Go through the listing below and list every line with "його".

[Opening RECORDS FOR THIS EXERCISE section]

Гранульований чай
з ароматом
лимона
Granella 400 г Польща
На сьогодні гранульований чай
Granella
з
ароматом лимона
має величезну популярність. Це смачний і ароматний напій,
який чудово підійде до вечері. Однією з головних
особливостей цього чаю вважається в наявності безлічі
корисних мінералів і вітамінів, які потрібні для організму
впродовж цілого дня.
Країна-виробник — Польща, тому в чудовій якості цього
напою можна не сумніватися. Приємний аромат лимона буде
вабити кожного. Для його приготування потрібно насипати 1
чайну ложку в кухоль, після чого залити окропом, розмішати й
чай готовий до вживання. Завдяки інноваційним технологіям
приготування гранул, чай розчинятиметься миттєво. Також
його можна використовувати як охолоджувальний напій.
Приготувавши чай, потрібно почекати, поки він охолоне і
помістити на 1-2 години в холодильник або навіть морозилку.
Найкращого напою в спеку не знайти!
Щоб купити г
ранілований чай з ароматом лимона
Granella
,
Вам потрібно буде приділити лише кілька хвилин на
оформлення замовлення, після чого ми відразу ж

[Closing RECORDS FOR THIS EXERCISE section]
[Opening RECORDS FOR THIS EXERCISE section]

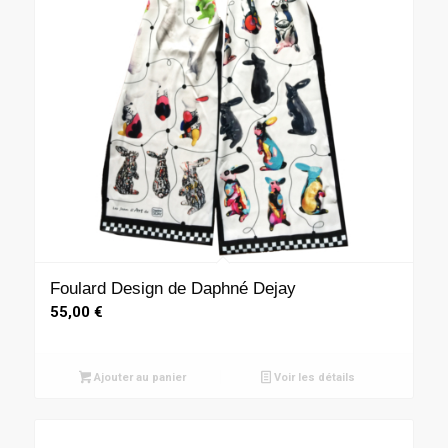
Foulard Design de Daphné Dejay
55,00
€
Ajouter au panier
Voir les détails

[Closing RECORDS FOR THIS EXERCISE section]

RESULT FOR THIS EXERCISE:
вабити кожного. Для його приготування потрібно насипати 1
його можна використовувати як охолоджувальний напій.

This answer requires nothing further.